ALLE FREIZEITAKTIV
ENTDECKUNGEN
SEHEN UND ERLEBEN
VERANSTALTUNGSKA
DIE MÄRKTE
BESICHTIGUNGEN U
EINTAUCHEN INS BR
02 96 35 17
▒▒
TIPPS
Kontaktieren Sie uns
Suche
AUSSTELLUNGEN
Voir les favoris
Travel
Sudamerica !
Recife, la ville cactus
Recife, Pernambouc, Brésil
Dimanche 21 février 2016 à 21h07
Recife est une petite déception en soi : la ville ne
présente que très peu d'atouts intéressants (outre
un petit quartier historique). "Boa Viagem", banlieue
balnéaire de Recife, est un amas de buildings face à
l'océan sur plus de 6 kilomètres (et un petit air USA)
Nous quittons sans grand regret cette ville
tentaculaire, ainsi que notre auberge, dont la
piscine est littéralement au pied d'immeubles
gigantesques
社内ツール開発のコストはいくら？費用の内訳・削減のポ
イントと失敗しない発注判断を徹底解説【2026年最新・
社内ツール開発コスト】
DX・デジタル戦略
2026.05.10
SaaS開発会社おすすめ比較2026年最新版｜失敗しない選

*-*-*

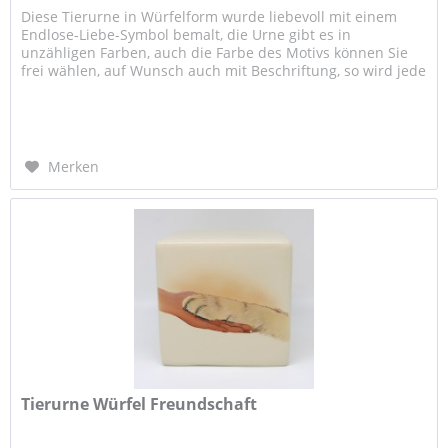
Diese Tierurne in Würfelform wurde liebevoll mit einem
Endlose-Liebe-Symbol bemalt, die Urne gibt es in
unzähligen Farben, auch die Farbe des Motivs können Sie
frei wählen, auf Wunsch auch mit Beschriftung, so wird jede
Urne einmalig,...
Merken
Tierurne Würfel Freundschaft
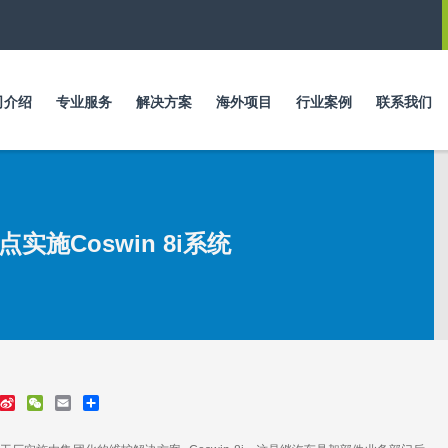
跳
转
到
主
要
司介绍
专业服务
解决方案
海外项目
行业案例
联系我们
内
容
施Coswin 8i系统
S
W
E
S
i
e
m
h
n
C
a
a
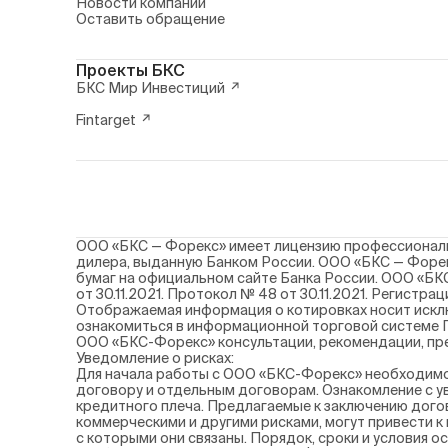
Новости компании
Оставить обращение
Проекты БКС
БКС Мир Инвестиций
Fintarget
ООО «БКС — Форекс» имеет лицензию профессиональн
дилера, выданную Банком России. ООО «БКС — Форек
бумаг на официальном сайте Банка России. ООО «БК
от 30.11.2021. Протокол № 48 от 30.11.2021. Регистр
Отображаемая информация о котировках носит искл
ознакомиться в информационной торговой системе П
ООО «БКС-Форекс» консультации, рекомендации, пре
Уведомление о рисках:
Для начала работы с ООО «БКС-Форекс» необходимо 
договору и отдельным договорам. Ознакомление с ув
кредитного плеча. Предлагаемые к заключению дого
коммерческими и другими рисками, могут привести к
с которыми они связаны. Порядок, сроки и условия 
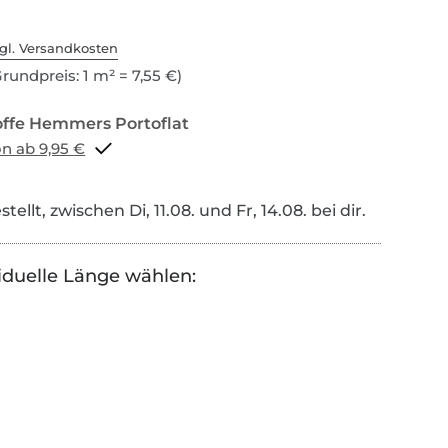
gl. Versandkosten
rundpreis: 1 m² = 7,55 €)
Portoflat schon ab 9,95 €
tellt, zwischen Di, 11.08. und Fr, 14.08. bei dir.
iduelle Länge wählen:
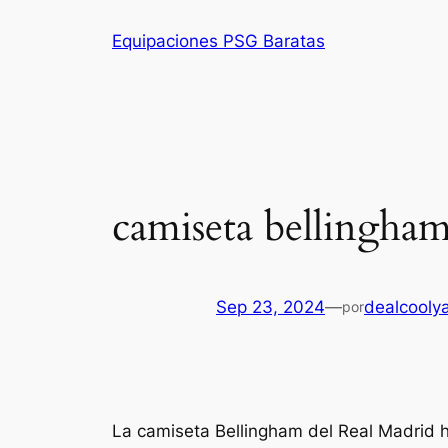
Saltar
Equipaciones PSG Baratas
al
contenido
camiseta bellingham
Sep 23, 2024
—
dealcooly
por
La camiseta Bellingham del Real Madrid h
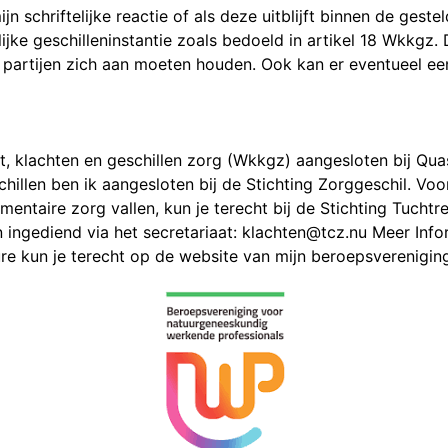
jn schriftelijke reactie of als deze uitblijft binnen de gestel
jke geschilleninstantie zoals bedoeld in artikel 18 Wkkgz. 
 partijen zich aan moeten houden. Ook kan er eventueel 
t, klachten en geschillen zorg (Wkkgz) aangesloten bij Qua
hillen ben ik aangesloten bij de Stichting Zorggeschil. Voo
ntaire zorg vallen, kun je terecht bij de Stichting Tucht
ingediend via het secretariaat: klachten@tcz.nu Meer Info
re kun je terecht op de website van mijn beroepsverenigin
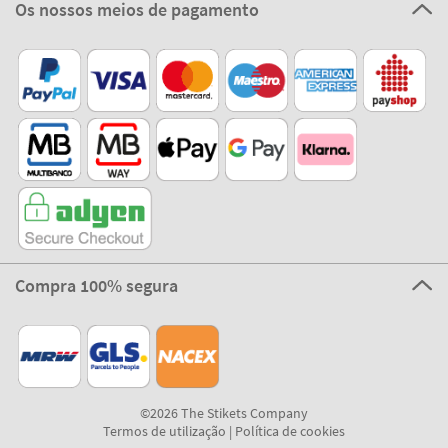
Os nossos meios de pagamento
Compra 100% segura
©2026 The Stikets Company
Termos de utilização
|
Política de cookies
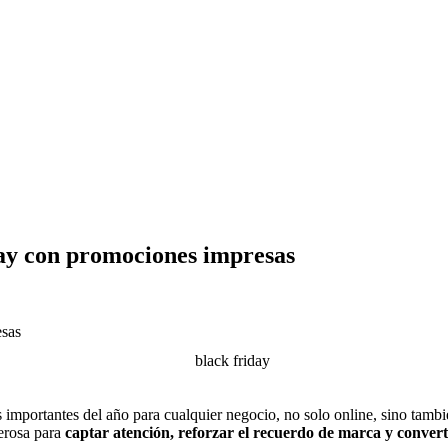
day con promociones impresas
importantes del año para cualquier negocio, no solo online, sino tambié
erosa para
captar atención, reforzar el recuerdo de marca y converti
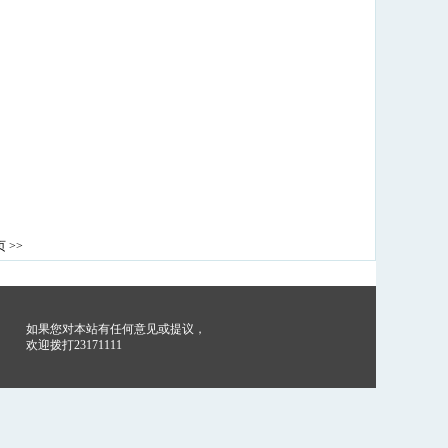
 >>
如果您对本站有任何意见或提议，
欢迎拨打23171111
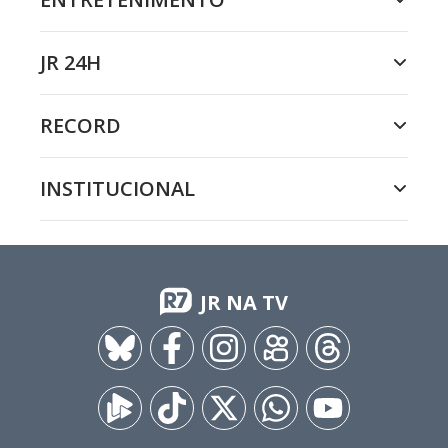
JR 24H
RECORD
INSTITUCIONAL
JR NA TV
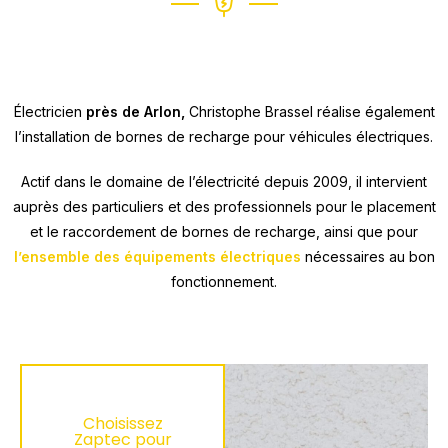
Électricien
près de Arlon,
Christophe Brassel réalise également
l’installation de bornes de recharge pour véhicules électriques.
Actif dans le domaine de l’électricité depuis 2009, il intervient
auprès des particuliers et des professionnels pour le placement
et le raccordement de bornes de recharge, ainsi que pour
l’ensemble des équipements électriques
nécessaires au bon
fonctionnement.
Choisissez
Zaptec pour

*-*-*

- _Exercise description_: State the number of lines above that contain "électriques". Write nothing besides it.

- _Result_: 2